La politica commerciale degli Usa è un campanello d’allarme: serve un’Europa più assertiva, non più attendista

«Il rinvio deciso dagli Usa sull’introduzione dei dazi rappresenta un’opportunità, ma anche un segnale d’allarme che non possiamo ignorare. Non è un gesto di apertura, ma una finestra tattica per rafforzare una posizione negoziale che si sta facendo sempre più aggressiva. In questo quadro, la posizione dell’Unione europea non può essere quella del semplice spettatore che confida nel buon senso altrui.
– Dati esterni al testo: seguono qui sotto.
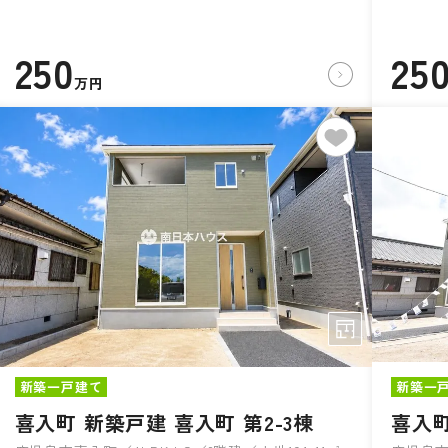
250
25
万円
新築一戸建て
新築一
喜入町 新築戸建 喜入町 第2-3棟
喜入町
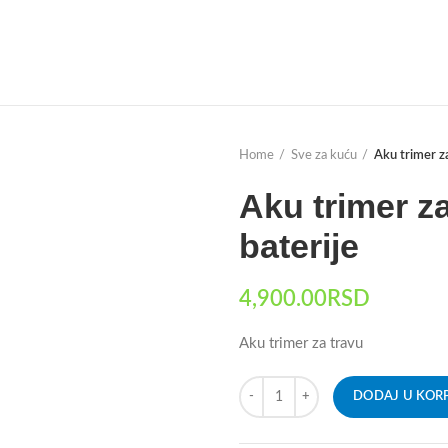
Home
Sve za kuću
Aku trimer za
Aku trimer z
baterije
4,900.00
RSD
Aku trimer za travu
DODAJ U KOR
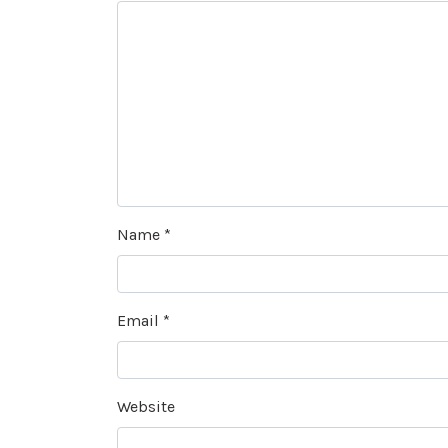
Name
*
Email
*
Website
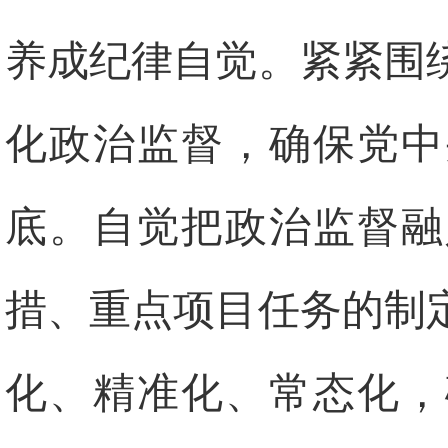
养成纪律自觉。紧紧围
化政治监督，确保党中
底。自觉把政治监督融
措、重点项目任务的制
化、精准化、常态化，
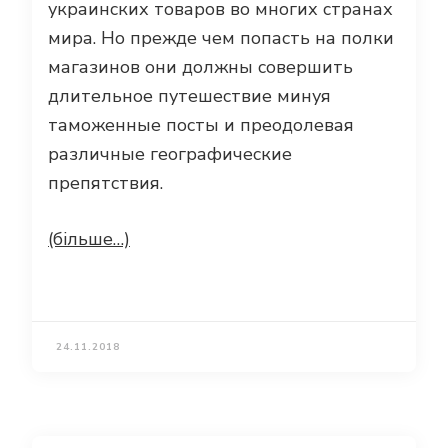
украинских товаров во многих странах
мира. Но прежде чем попасть на полки
магазинов они должны совершить
длительное путешествие минуя
таможенные посты и преодолевая
различные географические
препятствия.
(більше…)
24.11.2018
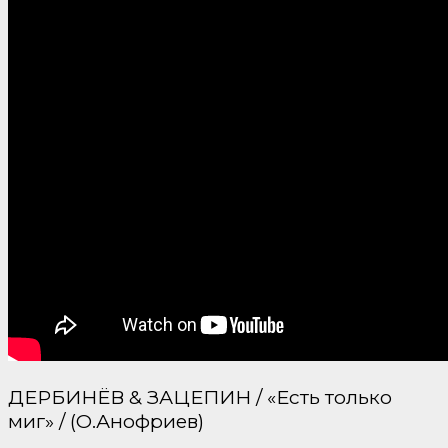
ДЕРБИНЁВ & ЗАЦЕПИН / «Есть только
миг» / (О.Анофриев)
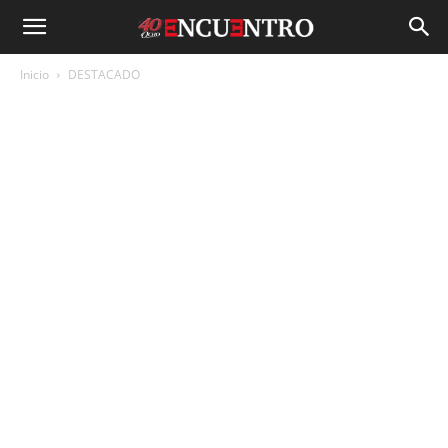
Inicio
DESTACADO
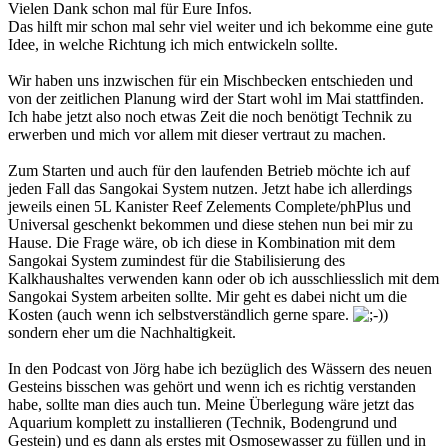
Vielen Dank schon mal für Eure Infos.
Das hilft mir schon mal sehr viel weiter und ich bekomme eine gute
Idee, in welche Richtung ich mich entwickeln sollte.
Wir haben uns inzwischen für ein Mischbecken entschieden und
von der zeitlichen Planung wird der Start wohl im Mai stattfinden.
Ich habe jetzt also noch etwas Zeit die noch benötigt Technik zu
erwerben und mich vor allem mit dieser vertraut zu machen.
Zum Starten und auch für den laufenden Betrieb möchte ich auf
jeden Fall das Sangokai System nutzen. Jetzt habe ich allerdings
jeweils einen 5L Kanister Reef Zelements Complete/phPlus und
Universal geschenkt bekommen und diese stehen nun bei mir zu
Hause. Die Frage wäre, ob ich diese in Kombination mit dem
Sangokai System zumindest für die Stabilisierung des
Kalkhaushaltes verwenden kann oder ob ich ausschliesslich mit dem
Sangokai System arbeiten sollte. Mir geht es dabei nicht um die
Kosten (auch wenn ich selbstverständlich gerne spare.
)
sondern eher um die Nachhaltigkeit.
In den Podcast von Jörg habe ich bezüglich des Wässern des neuen
Gesteins bisschen was gehört und wenn ich es richtig verstanden
habe, sollte man dies auch tun. Meine Überlegung wäre jetzt das
Aquarium komplett zu installieren (Technik, Bodengrund und
Gestein) und es dann als erstes mit Osmosewasser zu füllen und in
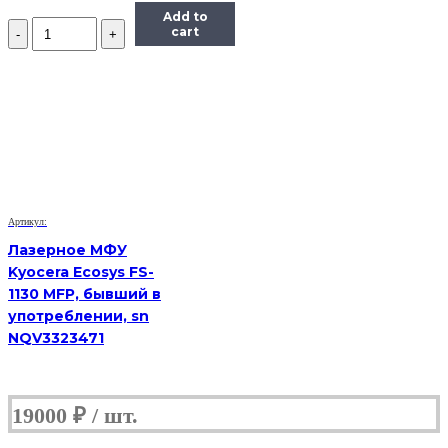
Add to
Количество
cart
лазерное
МФУ
Samsung
SCX
4623f
s/n
Z2U1BAMB101335E
(Б/
У)
Артикул:
Лазерное МФУ
Kyocera Ecosys FS-
1130 MFP, бывший в
употреблении, sn
NQV3323471
19000
₽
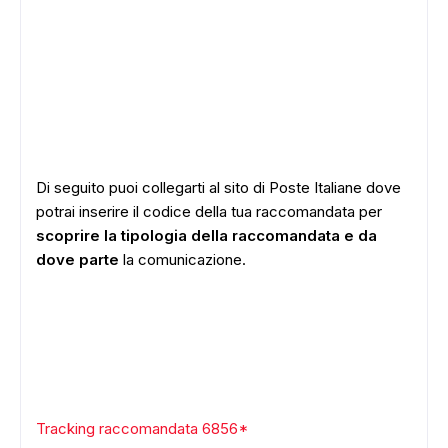
Di seguito puoi collegarti al sito di Poste Italiane dove
potrai inserire il codice della tua raccomandata per
scoprire la tipologia della raccomandata e da
dove parte
la comunicazione.
Tracking raccomandata 6856*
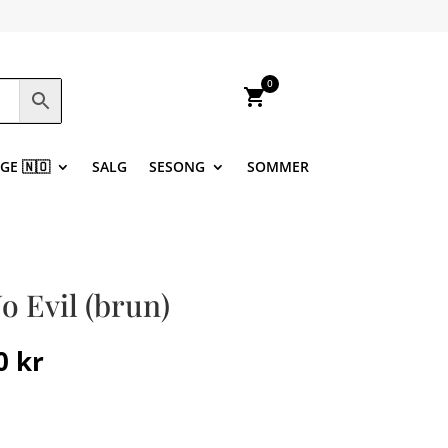
0
shopping_cart
GE 🇳🇴
SALG
SESONG
SOMMER
 Evil (brun)
nnelig
Nåværende
00
kr
pris
er:
 kr.
249,00 kr.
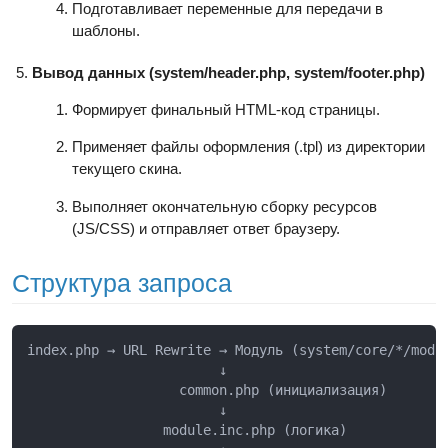
Подготавливает переменные для передачи в
шаблоны.
Вывод данных (system/header.php, system/footer.php)
Формирует финальный HTML-код страницы.
Применяет файлы оформления (.tpl) из директории
текущего скина.
Выполняет окончательную сборку ресурсов
(JS/CSS) и отправляет ответ браузеру.
Структура запроса
index.php → URL Rewrite → Модуль (system/core/*/modul
                        ↓

                   common.php (инициализация)

                        ↓

                 module.inc.php (логика)
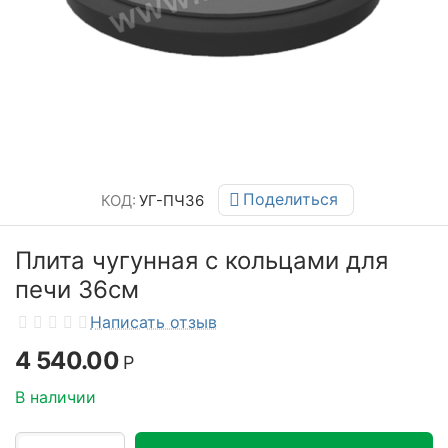
Поделиться
КОД:
УГ-ПЧ36
Плита чугунная с кольцами для
печи 36см
Написать отзыв
4 540.00
Р
В наличии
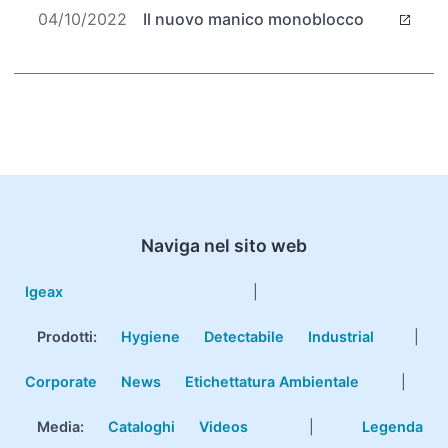
04/10/2022
Il nuovo manico monoblocco
Naviga nel sito web
Igeax
|
Prodotti
:
Hygiene
Detectabile
Industrial
|
Corporate
News
Etichettatura Ambientale
|
Media:
Cataloghi
Videos
|
Legenda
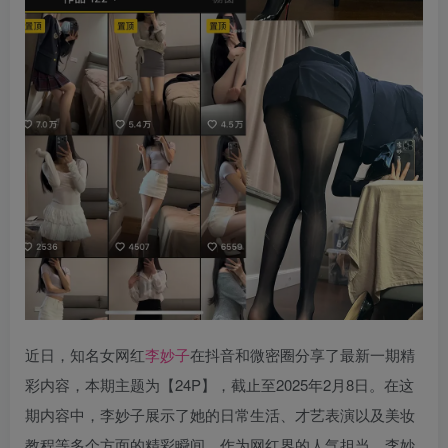
近日，知名女网红
李妙子
在抖音和微密圈分享了最新一期精
彩内容，本期主题为【24P】，截止至2025年2月8日。在这
期内容中，李妙子展示了她的日常生活、才艺表演以及美妆
教程等多个方面的精彩瞬间。作为网红界的人气担当，李妙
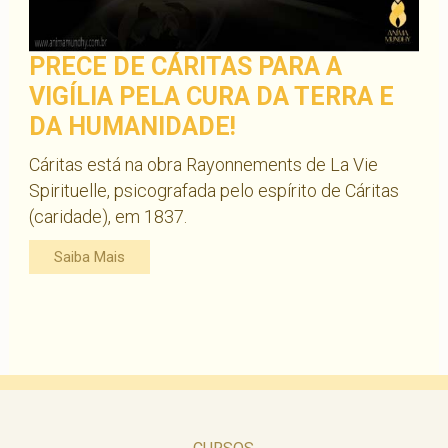
PRECE DE CÁRITAS PARA A
VIGÍLIA PELA CURA DA TERRA E
DA HUMANIDADE!
Cáritas está na obra Rayonnements de La Vie
Spirituelle, psicografada pelo espírito de Cáritas
(caridade), em 1837.
Saiba Mais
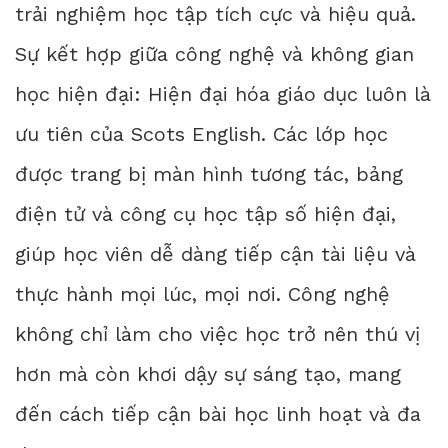
trải nghiệm học tập tích cực và hiệu quả.
Sự kết hợp giữa công nghệ và không gian
học hiện đại: Hiện đại hóa giáo dục luôn là
ưu tiên của Scots English. Các lớp học
được trang bị màn hình tương tác, bảng
điện tử và công cụ học tập số hiện đại,
giúp học viên dễ dàng tiếp cận tài liệu và
thực hành mọi lúc, mọi nơi. Công nghệ
không chỉ làm cho việc học trở nên thú vị
hơn mà còn khơi dậy sự sáng tạo, mang
đến cách tiếp cận bài học linh hoạt và đa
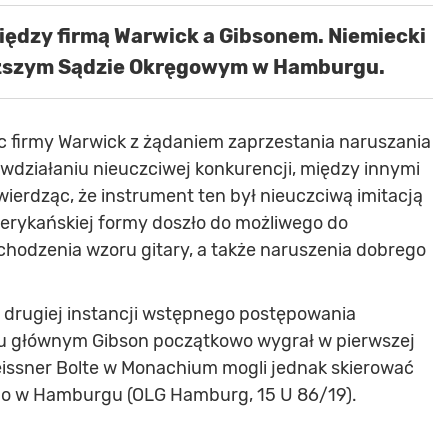
między firmą Warwick a Gibsonem. Niemiecki
yższym Sądzie Okręgowym w Hamburgu.
c firmy Warwick z żądaniem zaprzestania naruszania
iwdziałaniu nieuczciwej konkurencji, między innymi
wierdząc, że instrument ten był nieuczciwą imitacją
erykańskiej formy doszło do możliwego do
chodzenia wzoru gitary, a także naruszenia dobrego
i drugiej instancji wstępnego postępowania
 głównym Gibson początkowo wygrał w pierwszej
Meissner Bolte w Monachium mogli jednak skierować
o w Hamburgu (OLG Hamburg, 15 U 86/19).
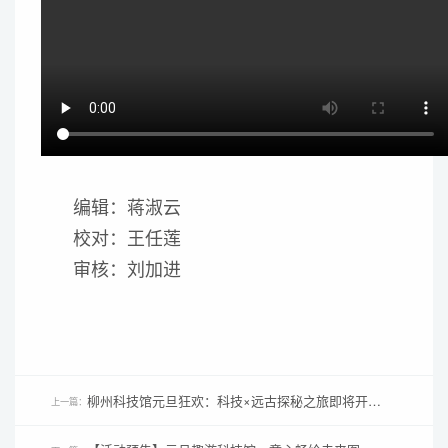
编辑：蒋淑云
校对：王任莲
审核：刘加进
柳州科技馆元旦狂欢：科技×远古探秘之旅即将开启！
上一篇：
Occorre una risposta coesa, ferma e consapevole del valore del nostro sistema produttivo».

Così Luigi Grechi, presidente di Confartigianato Lomellina, interviene sul rinvio al primo agosto dell’Ordine Esecutivo statunitense che introdurrebbe nuove misure tariffarie verso alcuni partner commerciali, tra cui l’Unione Europea.

«Le micro e piccole imprese italiane sono tra gli attori più esposti e allo stesso tempo meno tutelati in queste dinamiche. Non abbiamo l’inerzia delle grandi multinazionali: il nostro export è fatto di relazioni costruite nel tempo, qualità artigiana, filiere corte e grande adattabilità. Ma la nostra flessibilità non può continuare a sostituirsi all’assenza di una politica industriale europea forte e lungimirante».

«Il mercato americano, per molte realtà della Lomellina e del Nord Italia, non è un’opzione ma un asset strutturale. Le tensioni commerciali in atto rischiano di produrre effetti a catena ben oltre le frontiere Usa: dalla riduzione della domanda nei settori più esposti fino all’impatto negativo su intere filiere, in cui il made in Italy rappresenta un componente critico. Non possiamo permetterci di affrontare questa instabilità con strumenti ordinari e con il solito linguaggio diplomatico che evita di dire le cose come stanno».

Secondo Grechi, le istituzioni europee devono cambiare passo: «Serve un’Europa capace di tenere la linea, non solo nei tavoli tecnici, ma nella visione politica. Il mondo si sta ridefinendo in blocchi, e in questo processo l’industria europea – e italiana – rischia di perdere spazi fondamentali. Abbiamo bisogno di un approccio strategico, che combini difesa commerciale, investimenti mirati e reale sostegno alla competitività delle imprese».

«Non si tratta di rispondere con misure simmetriche o ritorsive, ma di evitare che le micro e piccole imprese diventino le prime vittime di una contesa fra potenze. Il nostro tessuto produttivo ha dimostrato una tenuta straordinaria, affrontando crisi, pandemia, instabilità geopolitica e rincari energetici. Ma ora serve un cambio di passo da parte delle istituzioni, italiane ed europee: servono strumenti concreti per affrontare la fase di transizione, diversificare i mercati, rafforzare le filiere interne e proteggere l’export strategico».

«La fiducia degli imprenditori – conclude Grechi – non è infinita. E non va data per scontata. Oggi serve un’Europa che non si limiti a raccomandare pazienza, ma che sappia pretendere rispetto e offrire soluzioni. Perché dietro ogni punto percentuale dell’export c’è un’impresa che resiste, un territorio che produce, un’economia reale che non può essere messa in stand-by ogni volta che il clima internazionale cambia vento».